Mr. James C. Anderson

Founder, Legacy Venture
Founder, Foundation Capital
Founder, Merrill Pickard Anderson and Eyre

BSEE and MSEE 1972

James C. Anderson
The skill set for philanthropy and venture capital are very synergistic with the simple addition of some care, refined listening and a realization that philanthropic problems are often much more difficult than those in the venture arena.
With over two decades in venture capital, Jim Anderson has watched, coached, and participated in the nurture of hundreds of early-stage companies, helping develop them into industry leaders. He is most currently using that knowledge to impact philanthropic giving.

In a scenario where the arts and engineering come together, Anderson says of his motivation to attend Purdue, "Marching in a high school band behind the Purdue band at the Rose Bowl is what got my interest rolling for attending Purdue. When I learned that you could play in the Purdue band as well as learn from one of the leading engineering schools in the nation, I was hooked."

Anderson recalls, "Fred Mowle was one of the most influential professorial contacts I made at Purdue when he pushed me into building a software model for teaching and classroom use of microprocessors on a PDP-9 long before the days that microprocessors were well known. That, combined with early classes in silicon wafer processing and actually building a chip in the lab, had a major impact in my career as I moved from engineering to management, to the venture capital arena as it was growing itself on the West Coast."

At the peak of his venture career, Anderson was shaken by a medical crisis that put him in touch with the realization that there was more to life than his success as a venture capitalist. "As a result, I spend most of my time and energies with my newest creation, Legacy Venture, a new venture vehicle designed to encourage high-impact philanthropy through a unique venture investment structure and style combined with collaboration and entrepreneurship. Early activities have largely focused on bonding participants with medical research, schools, and the environment." As Legacy Venture’s founder and idea generator, Anderson has focused on getting the power of Silicon Valley refocused on the philanthropic arena. He has often stated that, "The skill set for philanthropy and venture capital are very synergistic with the simple addition of some care, refined listening and a realization that philanthropic problems are often much more difficult than those in the venture arena."
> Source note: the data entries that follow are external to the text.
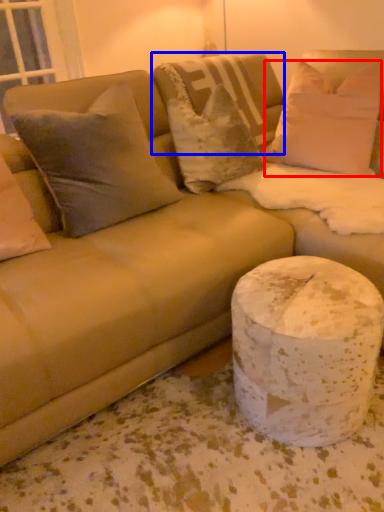 Question: Which of the following is the closest to the observer, pillow (highlighted by a red box) or pillow (highlighted by a blue box)?

Choices:
 (A) pillow
 (B) pillow

Answer: (A) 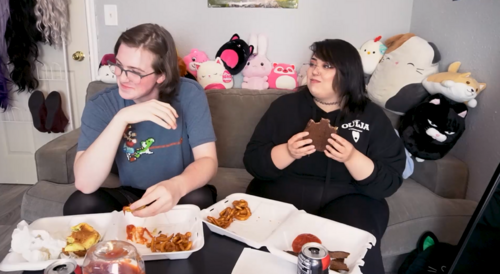 At what (x,y) coordinates should I click in order to perform the action: click on couch. Please return your answer as a coordinate pair (x, y). This screenshot has height=274, width=500. Looking at the image, I should click on (242, 117). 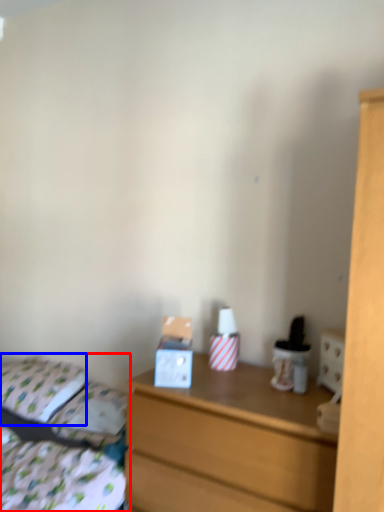 Question: Which object appears farthest to the camera in this image, bed (highlighted by a red box) or pillow (highlighted by a blue box)?

Choices:
 (A) bed
 (B) pillow

Answer: (B) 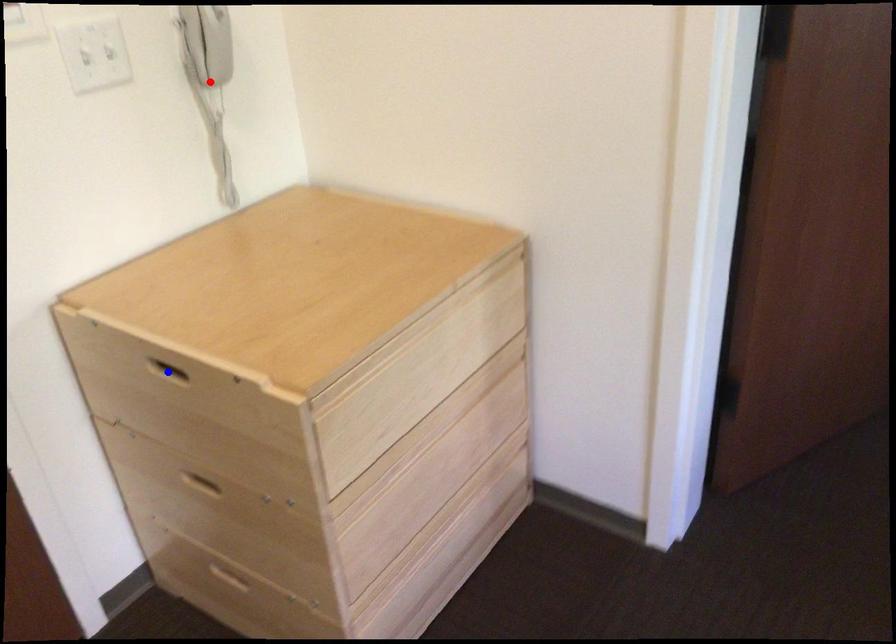 Question: Two points are marked on the image. Which point is closer to the camera?

Choices:
 (A) Blue point is closer.
 (B) Red point is closer.

Answer: (A) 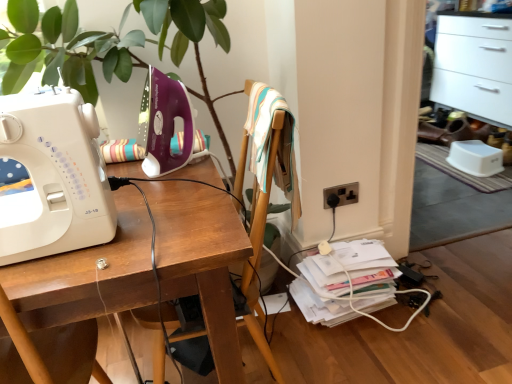 The height and width of the screenshot is (384, 512). Identify the location of vacant area that is in front of purple plastic sewing machine at upper left, placed as the second sewing machine when sorted from front to back. (169, 183).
As a past president and director of the Western Association for Venture Capitalists, as well as a director of the National Venture Capital Association, Anderson has seen the venture industry in Silicon Valley itself evolve from an early stage activity, to a sophisticated wide-ranging practice, dependent on a thorough understanding of the businesses being backed. In more recent years, former dean of engineering Richard Schwartz and his wife, Mary Joe, have had a major influence in working on projects to bond the alums from Silicon Valley with the university in a meaningful way. Anderson points out, "Once again, it was the personal touch that the dean and his wife provided that made my wife one of Purdue’s biggest fans even before our marriage."

Anderson resides in Palo Alto, California with Carrie, his wife of 10 years, and their three children, Cole (8), Skyler (7) and Paige (5). His oldest son is Lee (16). Anderson is enjoying family life with his children and traveling, as well as an array of personal interests from high tech gadgets to snow skiing and water sports and boats of all description.

Looking back on his time on the Purdue campus, Anderson says, "Following areas of passion have served me well throughout life, and the experience at Purdue with the people, the school, and the Midwest environment has had lifelong implications. Perhaps the most important element of the "educational experience" was out of the classroom, in simply bonding with people across a range of backgrounds, where learning the elements of thoughtful candor and team building was more important then any one class or technical educational experience."